Lauren Southern’s visit to campus on Oct. 25 accomplished exactly what both sides of the campus political argument sought out to do. On the right, they purposely brought in a controversial internet personality whom they were well aware would spark protest outside of the event. Let’s not pretend it’s because she’s someone whom you would have a lot to learn from as an American conservative. Southern dropped out of college after two years of a political science program, so most of the people listening in that room probably had more actual political knowledge than she does. She is also a failed last-place candidate in her local elections and she is a self-produced speaker and author, which means she doesn’t need to have any sort of accreditation to get her word out there. Conservative groups have every right to have a speaker on campus, but their intention was clearly not to bring in someone who would give a stimulating talk.
Now for all of you on the left who protested outside, what did your protesting accomplish? Was the goal to stop the talk or to let people know you were mad? I’m not saying not to protest things, but if you are going to protest, be smart about it. Don’t just show up for the sake of protesting. You know what would have been an awesome protest? Buying out all the tickets and not showing up. Then Southern could have had her free speech, but without an audience. Instead, all that received attention from the media was either angry protesters or the smug faces of people walking into the talk.

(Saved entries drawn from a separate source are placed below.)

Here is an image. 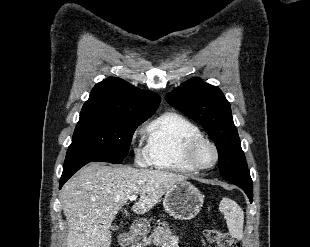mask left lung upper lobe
Wrapping results in <instances>:
<instances>
[{
	"label": "left lung upper lobe",
	"instance_id": "1",
	"mask_svg": "<svg viewBox=\"0 0 310 247\" xmlns=\"http://www.w3.org/2000/svg\"><path fill=\"white\" fill-rule=\"evenodd\" d=\"M166 101L205 128L218 149L222 176L248 172L230 103L219 88L193 78L167 94Z\"/></svg>",
	"mask_w": 310,
	"mask_h": 247
}]
</instances>
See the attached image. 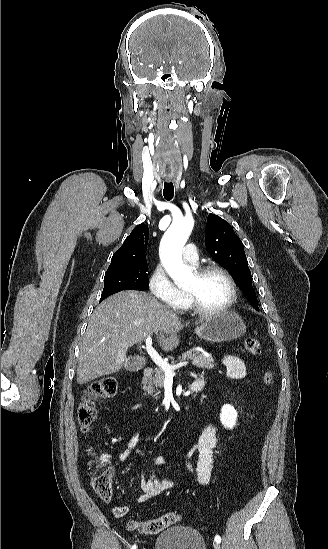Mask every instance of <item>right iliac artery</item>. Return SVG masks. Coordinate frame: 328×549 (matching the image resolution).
Listing matches in <instances>:
<instances>
[{
	"instance_id": "1",
	"label": "right iliac artery",
	"mask_w": 328,
	"mask_h": 549,
	"mask_svg": "<svg viewBox=\"0 0 328 549\" xmlns=\"http://www.w3.org/2000/svg\"><path fill=\"white\" fill-rule=\"evenodd\" d=\"M136 547H137L136 545H133V546L131 547V549H136Z\"/></svg>"
}]
</instances>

None of us like having to protest and none of us like being yelled at, so why do we keep playing those roles? This has become a predictable story. The same thing is happening at campuses across the United States. We all play the same game, despite the fact no one is happy about the results. No one likes the current political climate on either side. I want to ask everyone, on the left and the right, what are you going to do differently? If you are sick of how things are, why do you do the exact same thing over again?
We are all in support of basic freedoms, right? Then we should all understand that we are free to make better choices than those before us. The same way we are free to give speeches, we are free to have conversations. Let’s stop antagonizing one another and simply talk with one another. We may not change other people’s opinions, but at the very least, we can better understand them. Positive change happens through conversation, education, and always by peaceful means. We can be better, all of us. What are you going to do about it?
This letter has been edited for clarity and style.
Mitchell Legrand is a University of Minnesota senior studying Global Studies.